Cloud Costs Are Rising - How to Optimize for Efficiency
Last quarter, our CFO called me into an unexpected meeting. "Our AWS bill has doubled in the past year," she said, sliding a chart across the table. "We need to get this under control without slowing down product development."
This wasn't a unique situation. Across the industry, companies are facing the same challenge: cloud costs are spiraling upward while budgets are tightening. The days of treating cloud resources as essentially unlimited are over.
After three months of focused effort, we reduced our cloud spend by 42% without compromising performance or reliability. In this post, I'll share the strategies, tools, and architectural patterns that worked for us, along with the hard-earned lessons from approaches that didn't.
Why Cloud Costs Are Rising
Before diving into solutions, it's worth understanding why cloud costs have become such a pressing issue:
- Cloud provider price increases - AWS, Azure, and GCP have all implemented price hikes on various services
- Scale of adoption - As more workloads move to the cloud, total bills naturally increase
- Complexity - Modern architectures with microservices, managed services, and data pipelines create intricate cost structures
- Inefficient defaults - Many cloud services have default settings optimized for convenience, not cost
- Lack of visibility - Complex billing makes it hard to attribute costs to specific teams or features
Understanding these factors helps frame a more strategic approach to optimization.
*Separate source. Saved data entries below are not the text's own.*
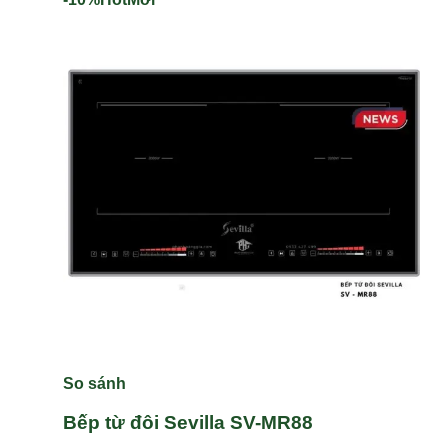
So sánh
Bếp từ đôi Sevilla SV-MR88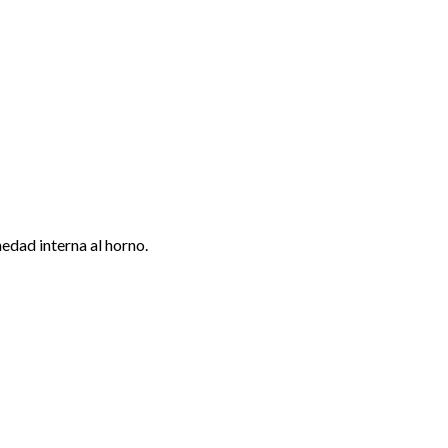
medad interna al horno.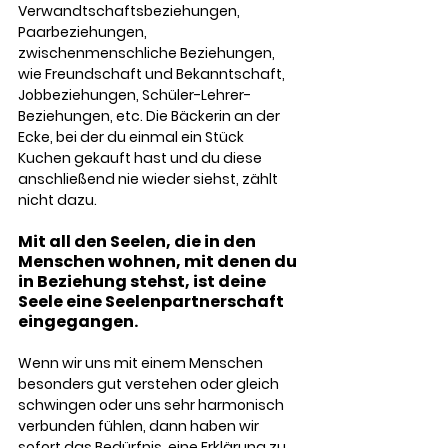
Verwandtschaftsbeziehungen, 
Paarbeziehungen, 
zwischenmenschliche Beziehungen, 
wie Freundschaft und Bekanntschaft, 
Jobbeziehungen, Schüler-Lehrer-
Beziehungen, etc. Die Bäckerin an der 
Ecke, bei der du einmal ein Stück 
Kuchen gekauft hast und du diese 
anschließend nie wieder siehst, zählt 
nicht dazu. 
Mit all den Seelen, die in den 
Menschen wohnen, mit denen du 
in Beziehung stehst, ist deine 
Seele eine Seelenpartnerschaft 
eingegangen. 
Wenn wir uns mit einem Menschen 
besonders gut verstehen oder gleich 
schwingen oder uns sehr harmonisch 
verbunden fühlen, dann haben wir 
sofort das Bedürfnis, eine Erklärung zu 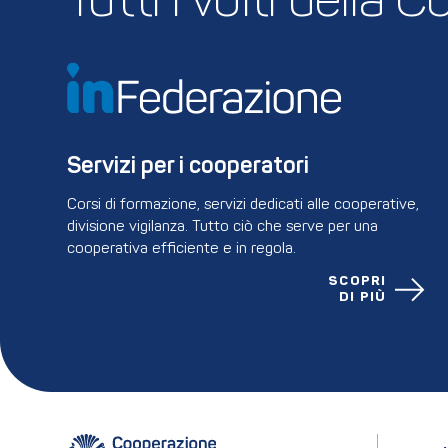
Tutti i volti della
Servizi per i cooperatori
Corsi di formazione, servizi dedicati alle cooperative,
divisione vigilanza. Tutto ciò che serve per una
cooperativa efficiente e in regola.
SCOPRI
DI PIÙ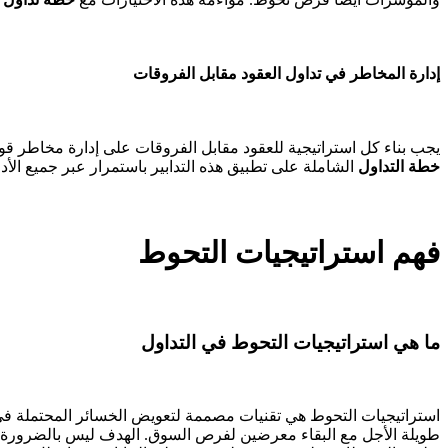
إدارة المخاطر في تداول العقود مقابل الفروقات
يجب بناء كل استراتيجية للعقود مقابل الفروقات على إدارة مخاطر قو
خطة التداول
الشاملة على تطبيق هذه التدابير باستمرار عبر جميع الأدوا
فهم استراتيجيات التحوط
ما هي استراتيجيات التحوط في التداول
استراتيجيات التحوط هي تقنيات مصممة لتعويض الخسائر المحتملة ف
طويلة الأجل مع البقاء معرضين لفرص السوق. الهدف ليس بالضرورة تح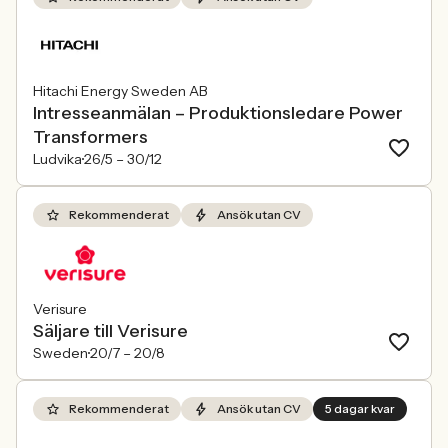
Hitachi Energy Sweden AB
Intresseanmälan – Produktionsledare Power
Transformers
Ludvika
26/5 –
30/12
Rekommenderat
Ansök utan CV
Verisure
Säljare till Verisure
Sweden
20/7 –
20/8
Rekommenderat
Ansök utan CV
5 dagar kvar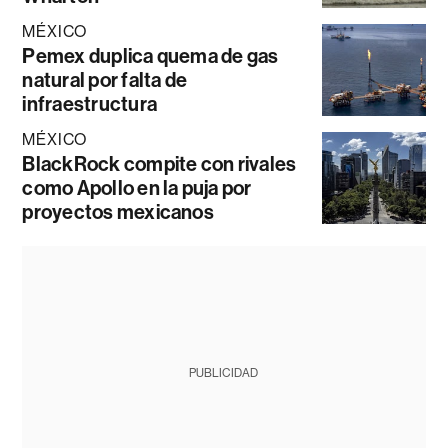
MÉXICO
Pemex duplica quema de gas
natural por falta de
infraestructura
MÉXICO
BlackRock compite con rivales
como Apollo en la puja por
proyectos mexicanos
PUBLICIDAD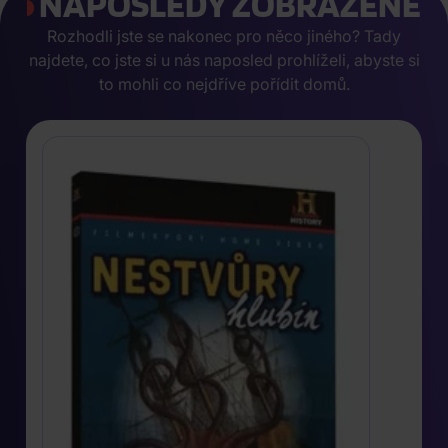
NAPOSLEDY ZOBRAZENÉ
Rozhodli jste se nakonec pro něco jiného? Tady
najdete, co jste si u nás naposled prohlíželi, abyste si
to mohli co nejdříve pořídit domů.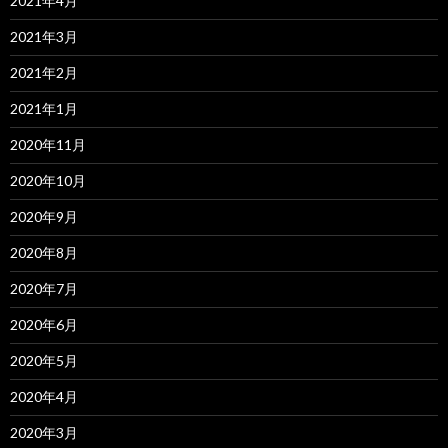
2021年4月
2021年3月
2021年2月
2021年1月
2020年11月
2020年10月
2020年9月
2020年8月
2020年7月
2020年6月
2020年5月
2020年4月
2020年3月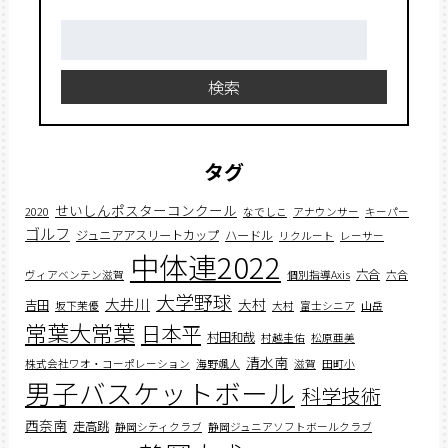
検
索:
検索
タグ
せいしんポスターコンクール
2020
なでしこ
アナウンサー
キーパー
ゴルフ
ジュニアアスリートカップ
ハードル
リクルート
レーサー
中体連2022
六合
ヴィアベンテン滋賀
個別指導Axis
六合
大学野球
大井川
大村
吉田
坂下茉優
大村
富士シニア
山岳
常葉大常葉
日本平
村田和哉
村越圭佑
松原亜美
清水南
株式会社ワオ・コーポレーション
海野颯人
滋賀
田町小
男子バスケットボール
科学技術
西奈南
走高跳
静岡シティクラブ
静岡ジュニアソフトボールクラブ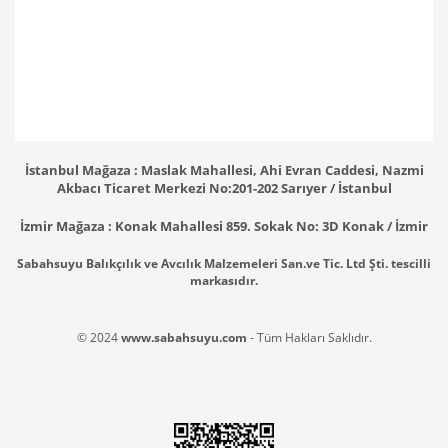
İstanbul Mağaza : Maslak Mahallesi, Ahi Evran Caddesi, Nazmi
Akbacı Ticaret Merkezi No:201-202 Sarıyer / İstanbul
İzmir Mağaza : Konak Mahallesi 859. Sokak No: 3D Konak / İzmir
Sabahsuyu Balıkçılık ve Avcılık Malzemeleri San.ve Tic. Ltd Şti. tescilli
markasıdır.
© 2024
www.sabahsuyu.com
- Tüm Hakları Saklıdır.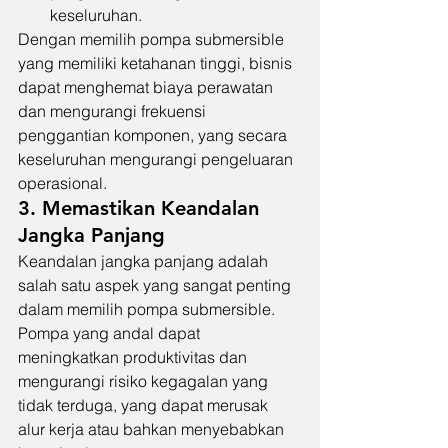
keseluruhan.
Dengan memilih pompa submersible 
yang memiliki ketahanan tinggi, bisnis 
dapat menghemat biaya perawatan 
dan mengurangi frekuensi 
penggantian komponen, yang secara 
keseluruhan mengurangi pengeluaran 
operasional.
3. Memastikan Keandalan 
Jangka Panjang
Keandalan jangka panjang adalah 
salah satu aspek yang sangat penting 
dalam memilih pompa submersible. 
Pompa yang andal dapat 
meningkatkan produktivitas dan 
mengurangi risiko kegagalan yang 
tidak terduga, yang dapat merusak 
alur kerja atau bahkan menyebabkan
Our Systematic Approach to Cost Optimization
After analyzing our situation, we developed a methodical approach that balanced quick wins with sustainable long-term changes.
Phase 1: Visibility and Governance
You can't optimize what you can't measure. Our first step was implementing proper cost visibility tools and governance structures.
Tagging Strategy
The foundation of our cost visibility was a comprehensive tagging strategy:
# Required tags for all resources
Environment: [production, staging, development, test]
Team: [backend, frontend, data, platform, shared]
Product: [core-app, analytics, admin, api]
Project: [customer-feature-x, internal-initiative-y]
ManagedBy: [terraform, cloudformation, manual, service-name]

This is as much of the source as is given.